Он виновато потупился.

– Да так… писал… ты прочти…

Я прочел то, что он назвал рассказом. Потом еще что-то подобное. Не знаю, не могу определить, к какому жанру, виду литературы следует отнести прочитанное, но это было невероятно интересно и талантливо. Ясно было, что пером движет рука совершенно неопытного литератора, но точность увиденного, непривычность взгляда на жизнь, подлинная искренность, самобытность рассказов Луспекаева произвели на меня ошеломляющее впечатление. Паша, оказывается, умеет не только видеть и изображать подсмотренное в людях, он очень по своему, по-луспекаевски, осмысливает жизнь».

Немало любопытной информации извлечет из приведенного отрывка внимательный читатель. Попробуем и мы сделать это.
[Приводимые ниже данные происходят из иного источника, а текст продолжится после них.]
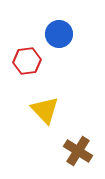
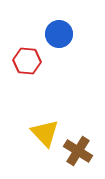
red hexagon: rotated 12 degrees clockwise
yellow triangle: moved 23 px down
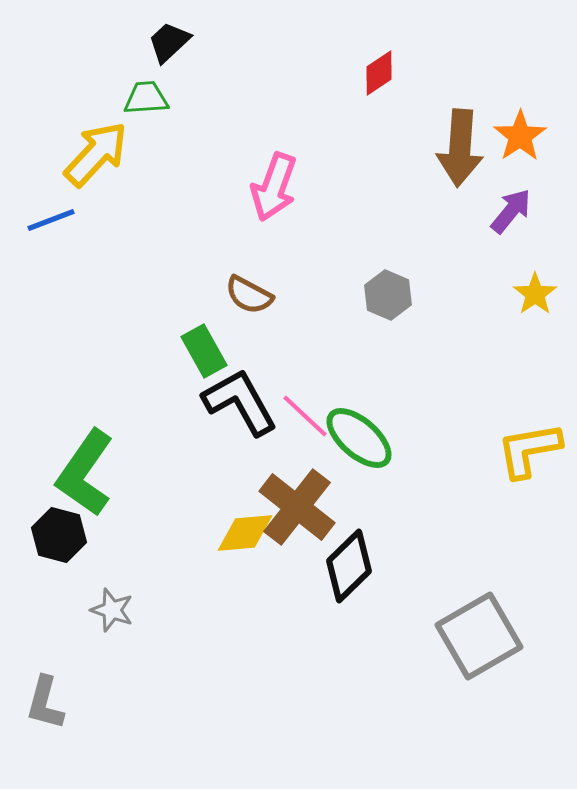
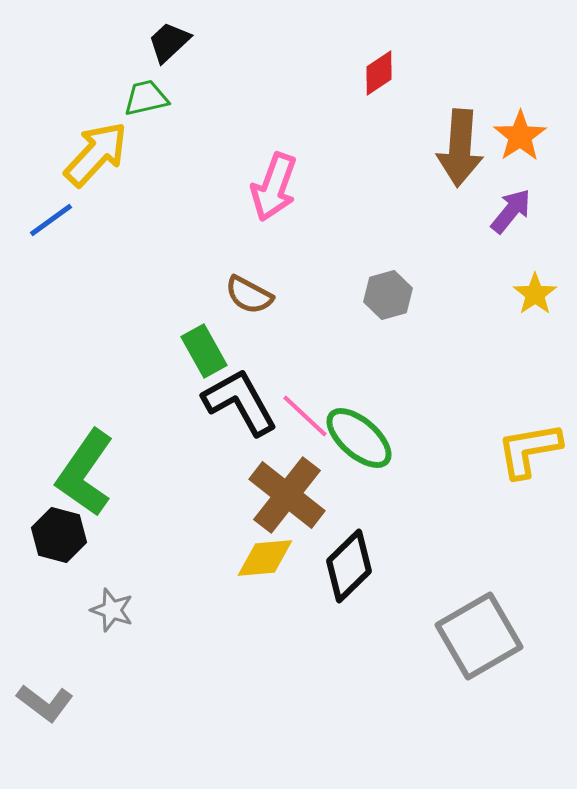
green trapezoid: rotated 9 degrees counterclockwise
blue line: rotated 15 degrees counterclockwise
gray hexagon: rotated 21 degrees clockwise
brown cross: moved 10 px left, 12 px up
yellow diamond: moved 20 px right, 25 px down
gray L-shape: rotated 68 degrees counterclockwise
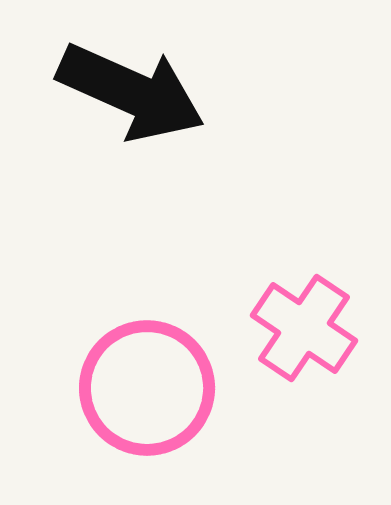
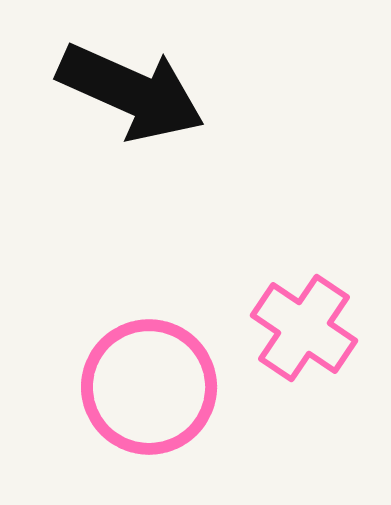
pink circle: moved 2 px right, 1 px up
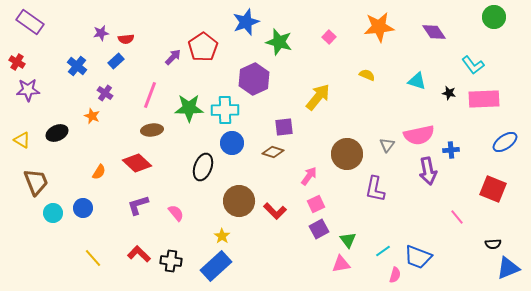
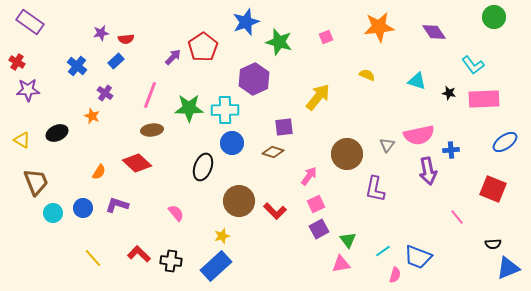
pink square at (329, 37): moved 3 px left; rotated 24 degrees clockwise
purple L-shape at (138, 205): moved 21 px left; rotated 35 degrees clockwise
yellow star at (222, 236): rotated 21 degrees clockwise
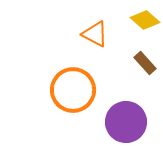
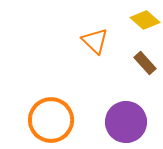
orange triangle: moved 7 px down; rotated 16 degrees clockwise
orange circle: moved 22 px left, 30 px down
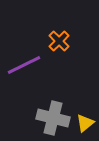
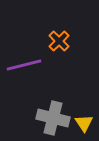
purple line: rotated 12 degrees clockwise
yellow triangle: moved 1 px left; rotated 24 degrees counterclockwise
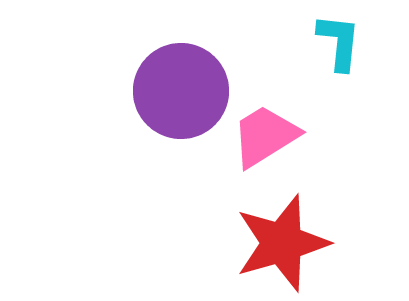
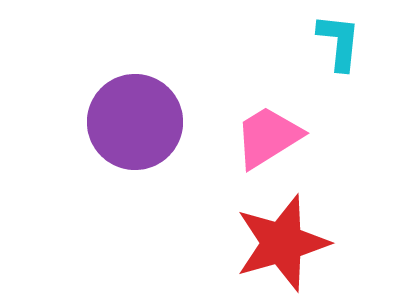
purple circle: moved 46 px left, 31 px down
pink trapezoid: moved 3 px right, 1 px down
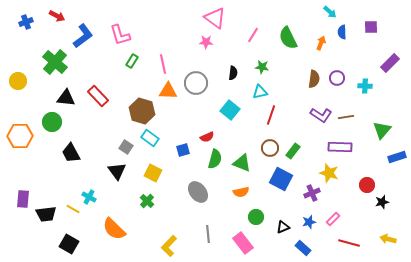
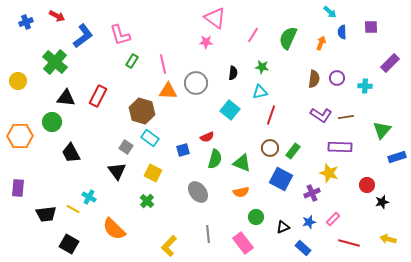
green semicircle at (288, 38): rotated 50 degrees clockwise
red rectangle at (98, 96): rotated 70 degrees clockwise
purple rectangle at (23, 199): moved 5 px left, 11 px up
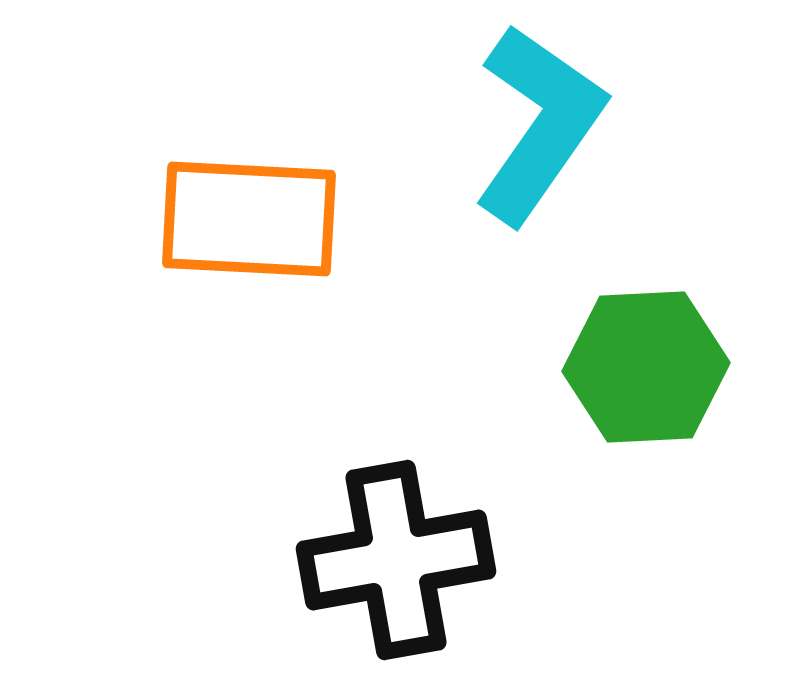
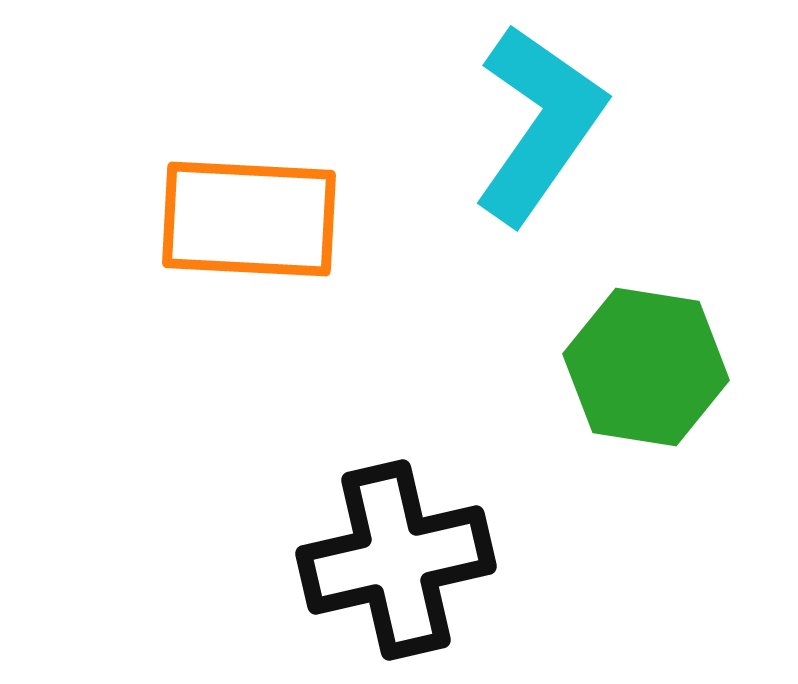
green hexagon: rotated 12 degrees clockwise
black cross: rotated 3 degrees counterclockwise
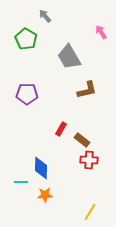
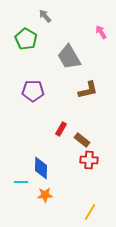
brown L-shape: moved 1 px right
purple pentagon: moved 6 px right, 3 px up
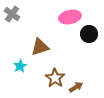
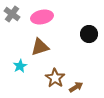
pink ellipse: moved 28 px left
Ну, во-первых, совершенно очевидно, что увлечение Павла Борисовича детективной прозой улетучилось, иначе Олег Валерианович не затруднился бы с определением жанра. Ясно, во-вторых, и то, что литературные поиски Луспекаева существенно усложнились. Оно и понятно. Когда он писал детективную прозу, перед ним, как студентом актерского курса, вставали творческие задачи куда более скромные, чем те, которые возникали, когда он стал последовательно одним из ведущих мастеров столичных театров – в Тбилиси, в Киеве и в Ленинграде. Проза как бы отразила эволюцию артиста за прошедшие десять-двенадцать лет. Вряд ли уместно усомниться, будто занятия ею не оказали чувствительное влияние на сценическую деятельность Павла Борисовича – укажем еще раз на свидетельство Леонида Викторовича Варпаховского. Добавим к этому и то, что писатель, если он действительно писатель, а не халтуршик-книгопек, каковых нынче расплодилось великое множество, познает своих персонажей через познание самого себя. Когда Флобер утверждал, что «Эмма Бовари – это я!», он отнюдь не кокетничал, а констатировал факт своей биографии.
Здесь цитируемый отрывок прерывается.